À compter du 7 février prochain, les voyageurs confrontés à une annulation, un retard important ou un refus d’embarquement devront emprunter un chemin différent pour faire valoir leurs droits. Une réforme issue d’un décret de l’été 2025 modifie en profondeur les règles du jeu pour les réclamations contre les compagnies aériennes.
La principale nouveauté réside dans l’introduction d’une étape de médiation incontournable. Désormais, avant toute action en justice visant à obtenir un remboursement ou une indemnisation, les passagers seront tenus de saisir un médiateur de la consommation.
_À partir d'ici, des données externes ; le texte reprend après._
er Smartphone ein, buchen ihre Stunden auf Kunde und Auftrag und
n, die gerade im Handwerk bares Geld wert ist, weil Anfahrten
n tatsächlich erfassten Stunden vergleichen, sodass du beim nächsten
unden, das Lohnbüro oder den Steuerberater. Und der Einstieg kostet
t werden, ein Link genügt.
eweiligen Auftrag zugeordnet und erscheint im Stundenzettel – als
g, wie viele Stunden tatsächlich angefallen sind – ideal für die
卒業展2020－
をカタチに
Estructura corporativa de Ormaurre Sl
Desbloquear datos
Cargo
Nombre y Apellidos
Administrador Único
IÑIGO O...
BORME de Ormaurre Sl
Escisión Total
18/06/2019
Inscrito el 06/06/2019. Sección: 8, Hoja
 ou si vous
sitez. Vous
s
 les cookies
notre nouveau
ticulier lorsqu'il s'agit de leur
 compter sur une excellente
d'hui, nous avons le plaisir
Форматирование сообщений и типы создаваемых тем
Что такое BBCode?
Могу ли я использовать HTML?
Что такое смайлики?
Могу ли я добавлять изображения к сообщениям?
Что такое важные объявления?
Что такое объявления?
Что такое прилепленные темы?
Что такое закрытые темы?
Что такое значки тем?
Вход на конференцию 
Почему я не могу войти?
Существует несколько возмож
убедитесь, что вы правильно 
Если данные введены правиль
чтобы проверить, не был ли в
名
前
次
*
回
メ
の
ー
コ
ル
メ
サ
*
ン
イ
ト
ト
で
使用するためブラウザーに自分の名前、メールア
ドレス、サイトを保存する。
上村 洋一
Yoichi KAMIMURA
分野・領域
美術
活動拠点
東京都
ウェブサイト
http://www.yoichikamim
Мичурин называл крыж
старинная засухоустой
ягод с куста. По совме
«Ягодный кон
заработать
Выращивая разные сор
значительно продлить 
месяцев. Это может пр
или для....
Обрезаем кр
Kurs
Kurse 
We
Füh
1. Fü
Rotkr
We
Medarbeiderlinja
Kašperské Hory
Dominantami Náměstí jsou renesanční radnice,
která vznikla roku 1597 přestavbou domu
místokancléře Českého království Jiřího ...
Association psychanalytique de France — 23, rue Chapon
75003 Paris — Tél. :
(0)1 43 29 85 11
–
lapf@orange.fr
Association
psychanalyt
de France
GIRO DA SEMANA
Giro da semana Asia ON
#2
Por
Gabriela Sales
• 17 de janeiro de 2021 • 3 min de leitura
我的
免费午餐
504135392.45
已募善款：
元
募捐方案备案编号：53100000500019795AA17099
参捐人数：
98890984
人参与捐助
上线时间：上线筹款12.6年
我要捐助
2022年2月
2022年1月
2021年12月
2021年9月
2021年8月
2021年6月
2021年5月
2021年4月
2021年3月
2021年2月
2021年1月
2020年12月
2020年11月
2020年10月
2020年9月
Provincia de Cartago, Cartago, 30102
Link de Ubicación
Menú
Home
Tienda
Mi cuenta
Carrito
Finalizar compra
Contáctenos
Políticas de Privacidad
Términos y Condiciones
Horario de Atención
Pour les litiges liés au voyage, c’est l’instance « Médiateur Tourisme et Voyage » qui sera compétente. Le non-respect de cette formalité préalable pourrait entraîner l’irrecevabilité de la plainte devant un juge.
Cette obligation ne s’appliquera pas rétroactivement. Les dossiers pour lesquels une réclamation a été initiée avant le 7 août 2025, ou concernant des faits remontant à plus de quatre ans avant le 7 février 2026, échapperont à cette nouvelle règle.
Parallèlement, la procédure judiciaire elle-même évolue. La possibilité de saisir le tribunal par une simple requête disparaît. Les voyageurs devront désormais engager une action par voie d’assignation. Cette formalité peut être effectuée individuellement ou de manière groupée, par exemple pour une famille, dans un objectif affiché de limiter les actions collectives massives.
Ces changements visent à encadrer davantage la résolution des conflits entre les compagnies aériennes et leurs clients, en privilégiant désormais une phase de conciliation avant un éventuel passage devant les tribunaux.